Rolls and Points: Scoring in Bunco is straightforward and happens in two ways:
- When one or more dice match the round number (like rolling a 3 in round 3).
- When all three dice show the same number.
- Matching one die with the round number = 1 point.
- Matching two dice with the round number = 2 points.
- Matching all three dice with the round number = 21 points (that’s a Bunco).
- Getting three dice showing the same number but not matching the round = 5 points.
Buncos: Rolling a Bunco is special and gets a unique score mark.
Taking Turns: Players take turns rolling the dice. If you score, keep rolling. If you don’t score, your turn ends, and the player to your left starts.
Keep Rolling Until 21 Points: Players can have many or few turns in each round. It depends on how quickly or slowly the main table reaches 21 points. Enjoy rolling those dice.
Bunco Champions and Prizes Guide
The standout winner in Bunco is the player with the highest count of overall round victories. In larger groups, there are additional recognitions up for grabs, like awards for the most buncos, the participant achieving the last Bunco (known as travelling Bunco), the one with the highest score, lowest score, and more.

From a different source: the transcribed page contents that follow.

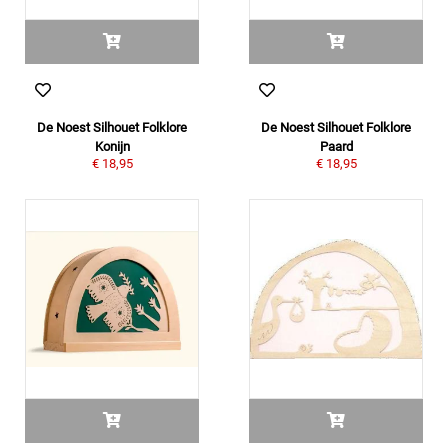
De Noest Silhouet Folklore
De Noest Silhouet Folklore
Konijn
Paard
€ 18,95
€ 18,95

Players contribute to a prize “pot” in some bunco circles before the game commences. This collective fund is then shared among various winners. Alternatively, hosts might distribute tangible prizes.
Typically, a diverse range of prizes can be incorporated in more extensive groups with a substantial pot.
In cases where a tie exists among prize winners, two viable solutions are available: initiate an additional round of rolling to determine the ultimate victor, or, if the prize is in cash and both players agree, they can opt to share the winnings. Enjoy the excitement of your bunco game.
How To Play Bunco: Video Guide
How Do You Keep Score on Bunco?
Players maintain their scores on their personal BUNCO Score Cards. If a player rolls a BUNCO, they should make a mark in the BUNCO box on their own scorecard.
Importantly, only the player who rolled the BUNCO receives credit on their individual scorecard, and their teammate does not mark their scorecard.
Q: How To Play Bunco With the Large Group
A: Bunco is great for large gatherings. Easily add more players in groups of 4, keeping the rules the same. For 20 people, add two tables—Head, Table 2, 3, 4, End. For odd numbers, adjust at the end table. Consider adding extra prizes for more excitement.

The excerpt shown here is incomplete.